The Missouri House has given first-round approval to a bill Attorney General Josh Hawley says would give him authority to adequately investigate open records violations.
The measure would give the attorney general subpoena power to question those accused of violating the state’s Sunshine Law which requires transparency in the conduct of public business.
Hawley exonerated the office of Governor Eric Greitens of wrongdoing in its use of an app that erases text messages after they’re received.
When investigating accusations that Greitens and executive branch personnel had conducted state business using the app, Hawley said he was stymied in efforts to gather evidence.
Democrats slammed Hawley for not even trying to interview Greitens during his investigation of the governor’s use of the app, known as Confide.
The probe was handled by Deputy Counsel Darrell Moore in the attorney general’s office. He said that Greitens’ staff indicated they could use executive privilege to block any discussion about the Confide app with the attorney general’s office.
Hawley contends that having subpoena power would go a long way in dashing claims of executive privilege, and would enhance his ability to prosecute violations of the Sunshine Law.
“We have subpoena power under Chapter 407 of Missouri statute, something that we did not have, and do not have in the sunshine context,” Hawley said. “We need subpoena power in the sunshine context, which gives us the power to actually compel people to cooperate, even if they don’t want to.”
Under the proposal, a state agency or department that knowingly violated the Sunshine Law would be subject to a fine of up to $10,000, plus attorney’s fees. If the court found that there was a violation, but it was not made knowingly, a civil penalty of up to $1,000 could be imposed.
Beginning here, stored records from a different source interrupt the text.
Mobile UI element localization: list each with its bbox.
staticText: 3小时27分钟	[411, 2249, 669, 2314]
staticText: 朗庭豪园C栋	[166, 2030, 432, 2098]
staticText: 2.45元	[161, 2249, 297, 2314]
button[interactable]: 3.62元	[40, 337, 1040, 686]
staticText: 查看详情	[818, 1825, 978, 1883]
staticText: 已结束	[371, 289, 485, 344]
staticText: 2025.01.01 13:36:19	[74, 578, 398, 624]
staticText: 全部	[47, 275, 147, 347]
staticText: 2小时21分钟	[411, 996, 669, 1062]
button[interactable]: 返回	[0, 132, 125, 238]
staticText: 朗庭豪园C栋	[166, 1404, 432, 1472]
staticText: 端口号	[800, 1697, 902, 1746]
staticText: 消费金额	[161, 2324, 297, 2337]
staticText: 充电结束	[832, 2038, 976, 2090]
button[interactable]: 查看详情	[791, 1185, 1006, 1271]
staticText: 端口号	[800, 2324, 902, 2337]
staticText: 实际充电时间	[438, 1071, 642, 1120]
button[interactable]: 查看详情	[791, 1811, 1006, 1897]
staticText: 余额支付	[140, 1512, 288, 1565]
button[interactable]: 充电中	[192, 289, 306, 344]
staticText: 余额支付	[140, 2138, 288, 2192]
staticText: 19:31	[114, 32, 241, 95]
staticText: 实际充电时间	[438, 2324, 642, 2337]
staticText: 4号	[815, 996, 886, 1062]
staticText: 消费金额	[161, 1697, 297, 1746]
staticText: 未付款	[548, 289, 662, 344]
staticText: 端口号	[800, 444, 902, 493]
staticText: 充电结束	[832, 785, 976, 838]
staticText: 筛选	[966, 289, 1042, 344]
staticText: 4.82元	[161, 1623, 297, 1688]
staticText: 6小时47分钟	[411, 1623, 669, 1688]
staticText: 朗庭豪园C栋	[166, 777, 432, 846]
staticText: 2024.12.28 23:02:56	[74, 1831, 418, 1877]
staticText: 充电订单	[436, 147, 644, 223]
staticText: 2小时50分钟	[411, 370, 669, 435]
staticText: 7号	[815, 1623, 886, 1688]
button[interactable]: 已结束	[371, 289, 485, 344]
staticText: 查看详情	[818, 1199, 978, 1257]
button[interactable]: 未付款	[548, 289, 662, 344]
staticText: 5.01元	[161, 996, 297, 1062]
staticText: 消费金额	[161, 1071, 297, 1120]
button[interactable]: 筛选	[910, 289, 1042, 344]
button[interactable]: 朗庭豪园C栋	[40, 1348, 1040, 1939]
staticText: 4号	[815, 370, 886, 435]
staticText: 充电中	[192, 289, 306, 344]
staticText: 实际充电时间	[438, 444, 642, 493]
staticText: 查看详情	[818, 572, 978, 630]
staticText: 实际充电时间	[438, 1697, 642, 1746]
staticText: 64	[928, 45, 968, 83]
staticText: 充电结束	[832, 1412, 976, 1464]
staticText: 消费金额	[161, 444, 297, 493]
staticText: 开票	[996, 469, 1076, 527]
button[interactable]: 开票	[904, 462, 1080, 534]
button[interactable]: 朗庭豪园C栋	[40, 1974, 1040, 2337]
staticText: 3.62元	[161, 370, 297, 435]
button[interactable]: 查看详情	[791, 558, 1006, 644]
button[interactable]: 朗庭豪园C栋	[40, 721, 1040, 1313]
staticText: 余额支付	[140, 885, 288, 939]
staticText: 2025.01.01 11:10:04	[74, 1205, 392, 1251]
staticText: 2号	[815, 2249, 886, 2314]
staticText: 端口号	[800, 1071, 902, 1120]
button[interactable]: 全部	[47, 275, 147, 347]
Knowing violations of the Sunshine Law would be classified as a Class B misdemeanor.
Two identical proposals were filed to give the attorney general subpoena power while investigating alleged Sunshine Law violations, one from Representative David Gregory, R-St. Louis, and the other from Representative Jean Evans, R-Manchester.
Gregory’s measure received initial approval in the House Tuesday. One more vote will have to be taken before the measure can move to the Senate in the final month of the legislative session.
The proposal has received vocal support from Hawley as well groups including the American Civil Liberties Union of Missouri, Missouri Press Association, Missouri Broadcasters Association and the Missouri Sunshine Coalition.